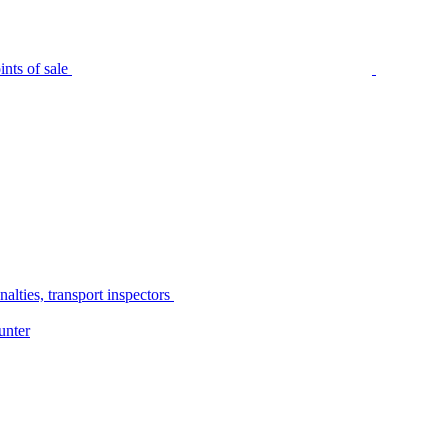
nts of sale
alties, transport inspectors
unter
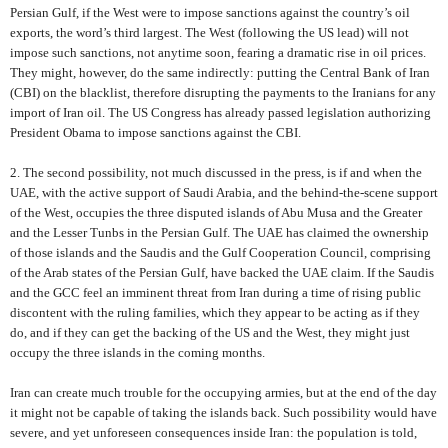
Persian Gulf, if the West were to impose sanctions against the country’s oil
exports, the word’s third largest. The West (following the US lead) will not
impose such sanctions, not anytime soon, fearing a dramatic rise in oil prices.
They might, however, do the same indirectly: putting the Central Bank of Iran
(CBI) on the blacklist, therefore disrupting the payments to the Iranians for any
import of Iran oil. The US Congress has already passed legislation authorizing
President Obama to impose sanctions against the CBI.
2. The second possibility, not much discussed in the press, is if and when the
UAE, with the active support of Saudi Arabia, and the behind-the-scene support
of the West, occupies the three disputed islands of Abu Musa and the Greater
and the Lesser Tunbs in the Persian Gulf. The UAE has claimed the ownership
of those islands and the Saudis and the Gulf Cooperation Council, comprising
of the Arab states of the Persian Gulf, have backed the UAE claim. If the Saudis
and the GCC feel an imminent threat from Iran during a time of rising public
discontent with the ruling families, which they appear to be acting as if they
do, and if they can get the backing of the US and the West, they might just
occupy the three islands in the coming months.
Iran can create much trouble for the occupying armies, but at the end of the day
it might not be capable of taking the islands back. Such possibility would have
severe, and yet unforeseen consequences inside Iran: the population is told,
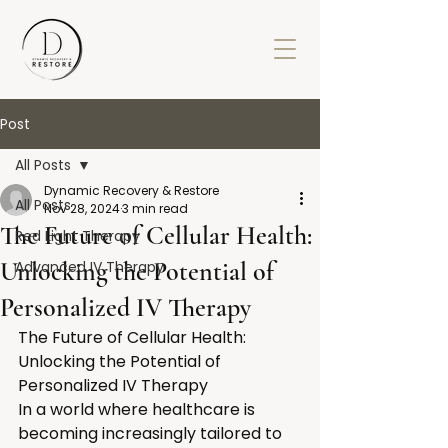
Post
All Posts
Dynamic Recovery & Restore
All Posts
Nov 28, 2024
3 min read
The Future of Cellular Health:
Red Light Therapy
Unlocking the Potential of
Advanced IV Therapy
Personalized IV Therapy
The Future of Cellular Health: 
Unlocking the Potential of 
Personalized IV Therapy
In a world where healthcare is 
becoming increasingly tailored to 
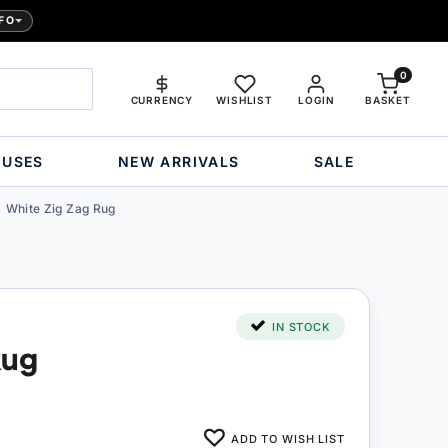
FO
0
CURRENCY
WISHLIST
LOGIN
BASKET
OUSES
NEW ARRIVALS
SALE
White Zig Zag Rug
IN STOCK
Rug
ADD TO WISH LIST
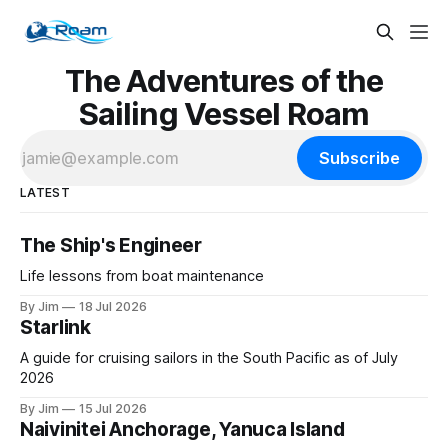
The Adventures of the
Sailing Vessel Roam
Subscribe
LATEST
The Ship's Engineer
Life lessons from boat maintenance
By Jim
18 Jul 2026
Starlink
A guide for cruising sailors in the South Pacific as of July
2026
By Jim
15 Jul 2026
Naivinitei Anchorage, Yanuca Island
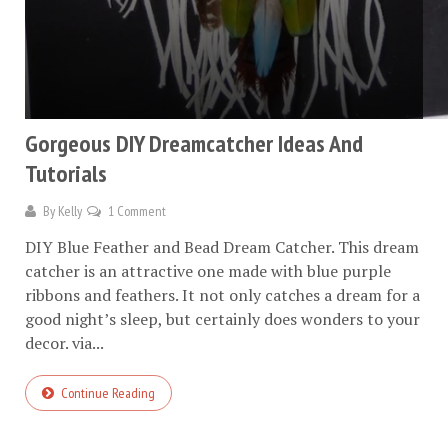
Gorgeous DIY Dreamcatcher Ideas And
Tutorials
By
Kelly
1 Comment
DIY Blue Feather and Bead Dream Catcher. This dream
catcher is an attractive one made with blue purple
ribbons and feathers. It not only catches a dream for a
good night’s sleep, but certainly does wonders to your
decor. via...
Continue Reading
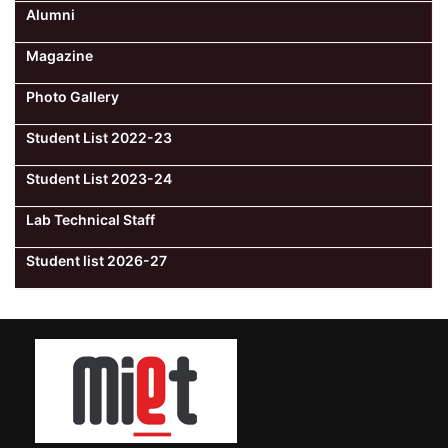
Alumni
Magazine
Photo Gallery
Student List 2022-23
Student List 2023-24
Lab Technical Staff
Student list 2026-27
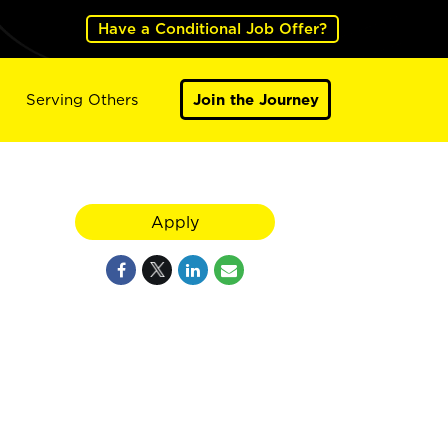
Have a Conditional Job Offer?
Serving Others
Join the Journey
Apply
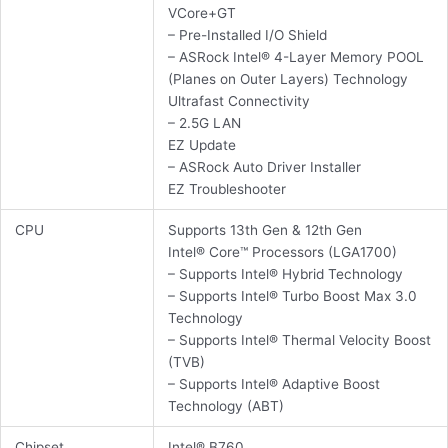
VCore+GT
– Pre-Installed I/O Shield
– ASRock Intel® 4-Layer Memory POOL
(Planes on Outer Layers) Technology
Ultrafast Connectivity
– 2.5G LAN
EZ Update
– ASRock Auto Driver Installer
EZ Troubleshooter
CPU
Supports 13th Gen & 12th Gen
Intel® Core™ Processors (LGA1700)
– Supports Intel® Hybrid Technology
– Supports Intel® Turbo Boost Max 3.0
Technology
– Supports Intel® Thermal Velocity Boost
(TVB)
– Supports Intel® Adaptive Boost
Technology (ABT)
Chipset
Intel® B760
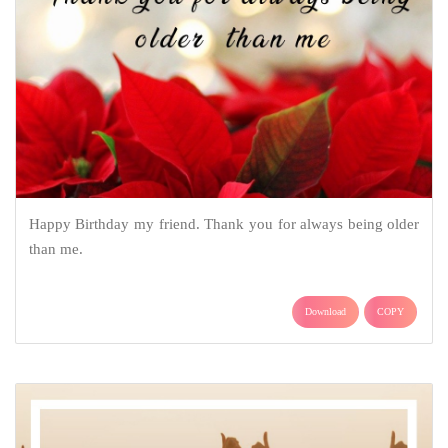
Happy Birthday my friend. Thank you for always being older
than me.
Download
COPY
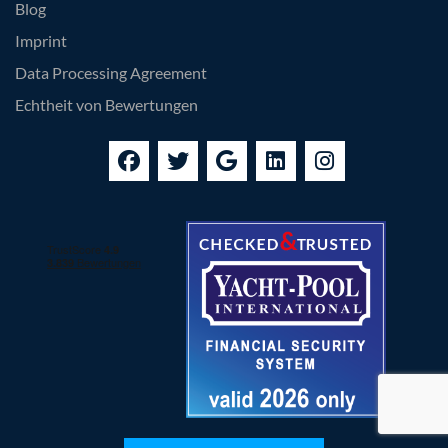
Blog
Imprint
Data Processing Agreement
Echtheit von Bewertungen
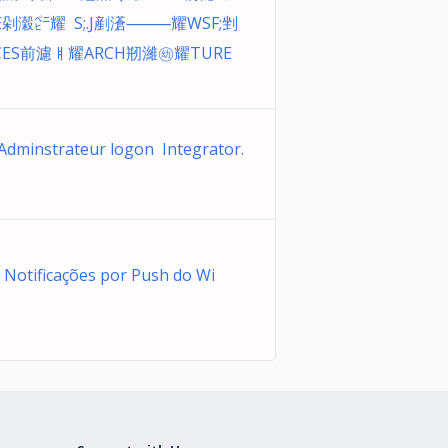
E剁濲㌸耀 S;.J剷濸⸻耀WSF;剉
CES前濾ㅒ耀ARCH剏濰㉅耀TURE
 Adminstrateur logon Integrator.
 Notificações por Push do Wi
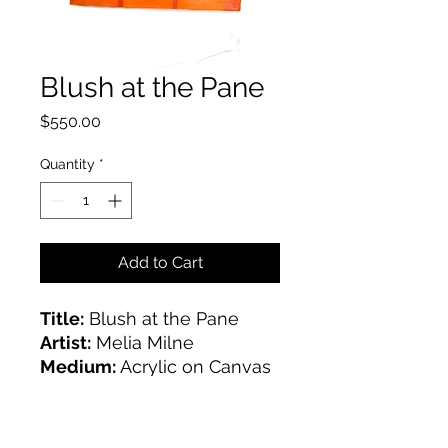
Blush at the Pane
Price
$550.00
Quantity
*
Add to Cart
Title:
Blush at the Pane
Artist:
Melia Milne
Medium:
Acrylic on Canvas
Size:
30x40"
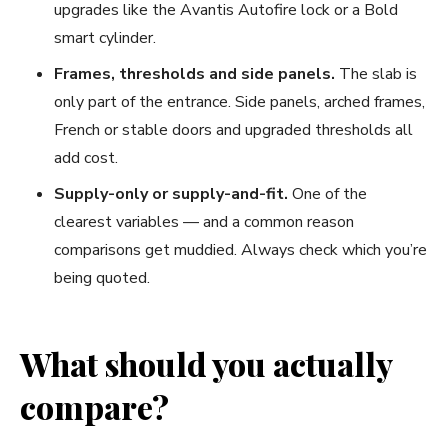
upgrades like the Avantis Autofire lock or a Bold
smart cylinder.
Frames, thresholds and side panels.
The slab is
only part of the entrance. Side panels, arched frames,
French or stable doors and upgraded thresholds all
add cost.
Supply-only or supply-and-fit.
One of the
clearest variables — and a common reason
comparisons get muddied. Always check which you’re
being quoted.
What should you actually
compare?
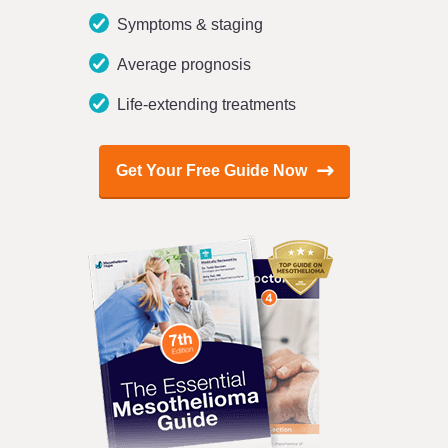
Symptoms & staging
Average prognosis
Life-extending treatments
Get Your Free Guide Now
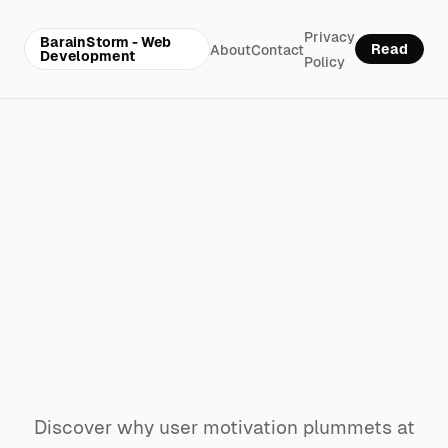
Privacy
BarainStorm - Web
Read
About
Contact
Development
Policy
Why your
website’s
challenge system
kills motivation at
level 4
Discover why user motivation plummets at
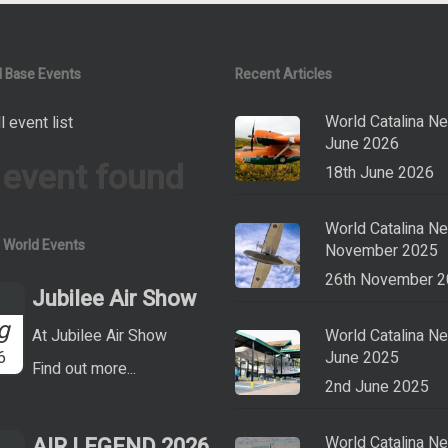
 Base Events
Recent Articles
World Catalina N
l event list
June 2026
 event found
18th June 2026
World Catalina N
a World Events
November 2025
26th November 
Jubilee Air Show
g
At Jubilee Air Show
World Catalina N
6
June 2025
Find out more...
2nd June 2025
AIR LEGEND 2026
World Catalina N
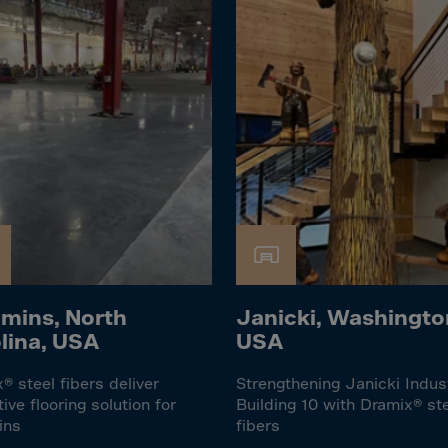
Islands
 Rica
ia
ao
us
 Republic
Rep. Congo
ark
ti
mins, North
Janicki, Washingto
ica
lina, USA
USA
ican Rep.
® steel fibers deliver
Strengthening Janicki Indus
dor
tive flooring solution for
Building 10 with Dramix® st
ins
fibers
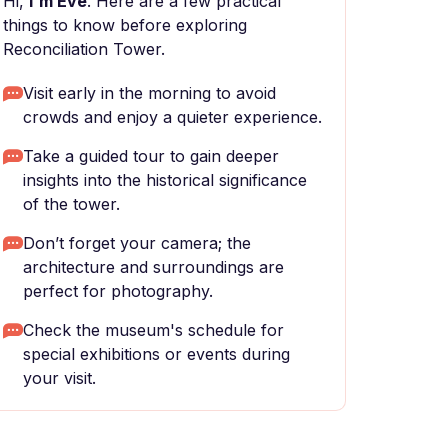
Hi,
I'm Eve
. Here are a few practical
things to know before exploring
Reconciliation Tower.
Visit early in the morning to avoid
crowds and enjoy a quieter experience.
Take a guided tour to gain deeper
insights into the historical significance
of the tower.
Don’t forget your camera; the
architecture and surroundings are
perfect for photography.
Check the museum's schedule for
special exhibitions or events during
your visit.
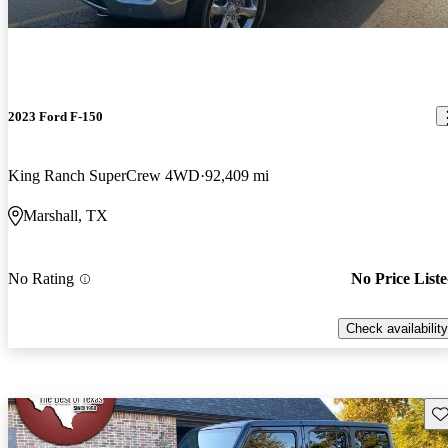
2023 Ford F-150
King Ranch SuperCrew 4WD
92,409 mi
Marshall, TX
No Rating
No Price List
Check availability
Sav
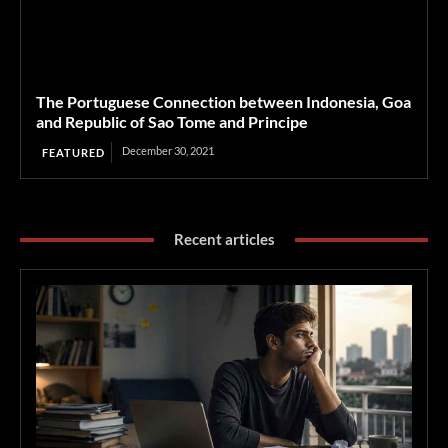
The Portuguese Connection between Indonesia, Goa
and Republic of Sao Tome and Principe
December 30, 2021
FEATURED
Recent articles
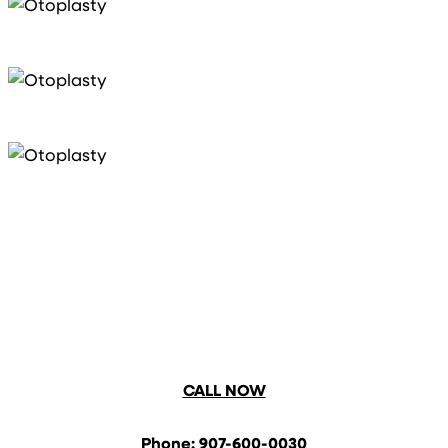
CALL NOW
Phone: 907-600-0030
-------
» **Work instructions**
Output nothing but an exact retyping of the material, pictures excluded.

» **Response to the task**
nts of sale
alties, transport inspectors
unter
Persian Gulf, if the West were to impose sanctions against the country’s oil
exports, the word’s third largest. The West (following the US lead) will not
impose such sanctions, not anytime soon, fearing a dramatic rise in oil prices.
They might, however, do the same indirectly: putting the Central Bank of Iran
(CBI) on the blacklist, therefore disrupting the payments to the Iranians for any
import of Iran oil. The US Congress has already passed legislation authorizing
President Obama to impose sanctions against the CBI.
2. The second possibility, not much discussed in the press, is if and when the
UAE, with the active support of Saudi Arabia, and the behind-the-scene support
of the West, occupies the three disputed islands of Abu Musa and the Greater
and the Lesser Tunbs in the Persian Gulf. The UAE has claimed the ownership
of those islands and the Saudis and the Gulf Cooperation Council, comprising
of the Arab states of the Persian Gulf, have backed the UAE claim. If the Saudis
and the GCC feel an imminent threat from Iran during a time of rising public
discontent with the ruling families, which they appear to be acting as if they
do, and if they can get the backing of the US and the West, they might just
occupy the three islands in the coming months.
Iran can create much trouble for the occupying armies, but at the end of the day
it might not be capable of taking the islands back. Such possibility would have
severe, and yet unforeseen consequences inside Iran: the population is told,
Post
All Posts
Dynamic Recovery & Restore
All Posts
Nov 28, 2024
3 min read
The Future of Cellular Health:
Red Light Therapy
Unlocking the Potential of
Advanced IV Therapy
Personalized IV Therapy
The Future of Cellular Health: 
Unlocking the Potential of 
Personalized IV Therapy
In a world where healthcare is 
becoming increasingly tailored to 
FO
0
CURRENCY
WISHLIST
LOGIN
BASKET
OUSES
NEW ARRIVALS
SALE
White Zig Zag Rug
IN STOCK
Rug
ADD TO WISH LIST
The Adventures of the
Sailing Vessel Roam
Subscribe
LATEST
The Ship's Engineer
Life lessons from boat maintenance
By Jim
18 Jul 2026
Starlink
A guide for cruising sailors in the South Pacific as of July
2026
By Jim
15 Jul 2026
Naivinitei Anchorage, Yanuca Island
Gorgeous DIY Dreamcatcher Ideas And
Tutorials
By
Kelly
1 Comment
DIY Blue Feather and Bead Dream Catcher. This dream
catcher is an attractive one made with blue purple
ribbons and feathers. It not only catches a dream for a
good night’s sleep, but certainly does wonders to your
decor. via...
Continue Reading
Alumni
Magazine
Photo Gallery
Student List 2022-23
Student List 2023-24
Lab Technical Staff
Student list 2026-27
Have a Conditional Job Offer?
Serving Others
Join the Journey
Apply
VCore+GT
– Pre-Installed I/O Shield
– ASRock Intel® 4-Layer Memory POOL
(Planes on Outer Layers) Technology
Ultrafast Connectivity
– 2.5G LAN
EZ Update
– ASRock Auto Driver Installer
EZ Troubleshooter
CPU
Supports 13th Gen & 12th Gen
Intel® Core™ Processors (LGA1700)
– Supports Intel® Hybrid Technology
– Supports Intel® Turbo Boost Max 3.0
Technology
– Supports Intel® Thermal Velocity Boost
(TVB)
– Supports Intel® Adaptive Boost
Technology (ABT)
Chipset
Intel® B760
Happy Birthday my friend. Thank you for always being older
than me.
Download
COPY
Blog
Imprint
Data Processing Agreement
Echtheit von Bewertungen
E剁濲㌸耀 S;.J剷濸⸻耀WSF;剉
CES前濾ㅒ耀ARCH剏濰㉅耀TURE
 Adminstrateur logon Integrator.
 Notificações por Push do Wi
Blush at the Pane
Price
$550.00
Quantity
*
Add to Cart
Title:
Blush at the Pane
Artist:
Melia Milne
Medium:
Acrylic on Canvas
Size:
30x40"
upgrades like the Avantis Autofire lock or a Bold
smart cylinder.
Frames, thresholds and side panels.
The slab is
only part of the entrance. Side panels, arched frames,
French or stable doors and upgraded thresholds all
add cost.
Supply-only or supply-and-fit.
One of the
clearest variables — and a common reason
comparisons get muddied. Always check which you’re
being quoted.
What should you actually
compare?
Symptoms & staging
Average prognosis
Life-extending treatments
Get Your Free Guide Now
Privacy
BarainStorm - Web
Read
About
Contact
Development
Policy
Why your
website’s
challenge system
kills motivation at
level 4
Discover why user motivation plummets at
 Base Events
Recent Articles
World Catalina N
l event list
June 2026
 event found
18th June 2026
World Catalina N
a World Events
November 2025
26th November 
Jubilee Air Show
g
At Jubilee Air Show
World Catalina N
6
June 2025
Find out more...
2nd June 2025
AIR LEGEND 2026
World Catalina N
Islands
 Rica
ia
ao
us
 Republic
Rep. Congo
ark
ti
mins, North
Janicki, Washingto
ica
lina, USA
USA
ican Rep.
® steel fibers deliver
Strengthening Janicki Indus
dor
tive flooring solution for
Building 10 with Dramix® st
ins
fibers
Hi,
I'm Eve
. Here are a few practical
things to know before exploring
Reconciliation Tower.
Visit early in the morning to avoid
crowds and enjoy a quieter experience.
Take a guided tour to gain deeper
insights into the historical significance
of the tower.
Don’t forget your camera; the
architecture and surroundings are
perfect for photography.
Check the museum's schedule for
special exhibitions or events during
your visit.
2023 Ford F-150
King Ranch SuperCrew 4WD
92,409 mi
Marshall, TX
No Rating
No Price List
Check availability
Sav
The Portuguese Connection between Indonesia, Goa
and Republic of Sao Tome and Principe
December 30, 2021
FEATURED
Recent articles
CALL NOW
Phone: 907-600-0030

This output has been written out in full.